The blog post is divided into multiple steps and should be followed in a chronological order. These are the included steps:

1.1 Create the project
1.2 Edit the manifest
1.3 Launch the project
2.1 Clean up the project
2.2 Add Office UI Fabric
2.3 Add the base
3.1 Add the input fields
3.2 Add the Spinner
3.3 Add the dialog
4.1 Add the authentication logic
4.2 Add the sign in button
4.3 Enable the sign in button
5.1 Add the Web API Controller
5.2 Add the Web API configuration
5.3 Add the Global Application Class
5.4 Add the models
5.5 Add the user service interface
5.6 Add the service implementation
5.7 Finish the SSO Controller

Short of time and just want the final sample? Clone this repository (https://github.com/simonjaeger/OfficeDev-HOL.git) and open the solution file: Single-Sign-On-Outlook-Add-in\Source\Single-Sign-On-Outlook-Add-in.sln.

Prerequisites

Visual Studio 2015: https://www.visualstudio.com/en-us/downloads/download-visual-studio-vs.aspx
Office Developer Tools: https://www.visualstudio.com/en-us/features/office-tools-vs.aspx
Office 2013 (Service Pack 1) or Office 2016
Office 365 Developer Tenant: http://dev.office.com/devprogram

Step 1.1: Create the project

The first thing that we need to do is to create the project itself. Make sure that you have installed all of the required prerequisites before launching Visual Studio 2015.

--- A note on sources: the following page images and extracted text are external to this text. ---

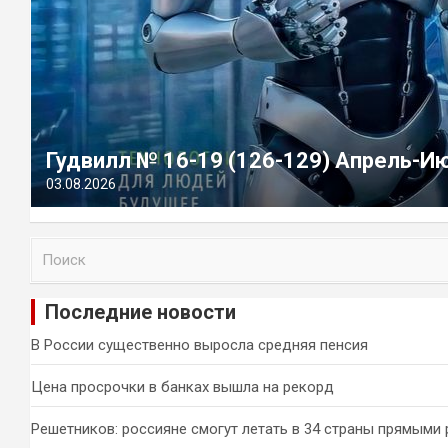
Гудвилл № 16-19 (126-129) Апрель-И
03.08.2026
П
о
и
Последние новости
с
к
В России существенно выросла средняя пенсия
Цена просрочки в банках вышла на рекорд
Решетников: россияне смогут летать в 34 страны прямыми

1. Click File, New and finally the Project button.
2. In Templates, select Visual C#, Office/SharePoint and then Office Add-ins. This will list the Office add-in templates, choose Office Add-in.
3. Name your project “Single-Sign-On-Outlook-Add-in” and click the OK button to continue.

4. Next up Visual Studio 2015 will need a bit more information about what you are going to create – in order to set up the required files. Your next step is to decide which type of Office add-in that you want to create. Depending on what you pick, your Office add-in will run in different Office applications and contexts.

For this blog post, we will create a mail add-in – this means that our Office add-in will run in in Outlook as a view beside the Office context (e.g. a message or appointment). Select Mail and click on Next.

5. Finally we need to choose the supported modes for our mail add-in. This means that we are defining the contexts that our mail add-in can run within; read, compose or both. If you choose Read form, the mail add-in will be able to run when a user is viewing a mailbox item. In Compose form, the mail add-in can run when a user is creating or editing a mailbox item.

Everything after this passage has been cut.